**Work required:** Using the entries that follow, report how many lines contain the word "solutions". Only the number is wanted.

**Records shown:**
# # # # #

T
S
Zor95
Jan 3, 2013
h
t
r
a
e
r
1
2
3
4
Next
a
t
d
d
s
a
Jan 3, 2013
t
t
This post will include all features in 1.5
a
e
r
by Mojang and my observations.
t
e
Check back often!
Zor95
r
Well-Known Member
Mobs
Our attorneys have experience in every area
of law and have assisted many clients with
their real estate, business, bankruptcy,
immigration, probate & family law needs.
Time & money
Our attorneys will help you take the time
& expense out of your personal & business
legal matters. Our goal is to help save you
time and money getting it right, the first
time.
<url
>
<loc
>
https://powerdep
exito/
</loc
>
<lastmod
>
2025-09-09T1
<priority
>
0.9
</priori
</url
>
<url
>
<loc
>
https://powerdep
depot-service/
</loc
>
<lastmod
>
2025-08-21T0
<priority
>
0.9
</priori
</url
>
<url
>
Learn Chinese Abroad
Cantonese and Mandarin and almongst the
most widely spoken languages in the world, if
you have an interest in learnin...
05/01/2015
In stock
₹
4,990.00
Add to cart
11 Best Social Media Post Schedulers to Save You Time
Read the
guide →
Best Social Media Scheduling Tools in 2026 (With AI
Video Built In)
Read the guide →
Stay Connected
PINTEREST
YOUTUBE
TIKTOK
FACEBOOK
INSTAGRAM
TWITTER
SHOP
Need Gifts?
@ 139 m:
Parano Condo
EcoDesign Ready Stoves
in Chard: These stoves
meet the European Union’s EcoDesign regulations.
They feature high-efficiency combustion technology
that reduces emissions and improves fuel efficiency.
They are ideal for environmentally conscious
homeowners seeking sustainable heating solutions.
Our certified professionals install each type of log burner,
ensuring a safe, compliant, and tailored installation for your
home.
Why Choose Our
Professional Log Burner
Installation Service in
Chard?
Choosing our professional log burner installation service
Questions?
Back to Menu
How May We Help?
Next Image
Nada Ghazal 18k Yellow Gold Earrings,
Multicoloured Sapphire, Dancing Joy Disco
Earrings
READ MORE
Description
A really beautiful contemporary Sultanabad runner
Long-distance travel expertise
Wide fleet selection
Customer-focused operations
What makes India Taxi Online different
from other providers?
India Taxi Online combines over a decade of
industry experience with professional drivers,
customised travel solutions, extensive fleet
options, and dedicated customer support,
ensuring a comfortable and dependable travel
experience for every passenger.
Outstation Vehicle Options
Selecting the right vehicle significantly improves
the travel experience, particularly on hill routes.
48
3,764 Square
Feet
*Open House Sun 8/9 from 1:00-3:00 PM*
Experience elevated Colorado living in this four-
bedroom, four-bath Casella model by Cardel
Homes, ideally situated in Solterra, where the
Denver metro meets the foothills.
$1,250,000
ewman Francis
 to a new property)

# # # # #

**Finished task:** 2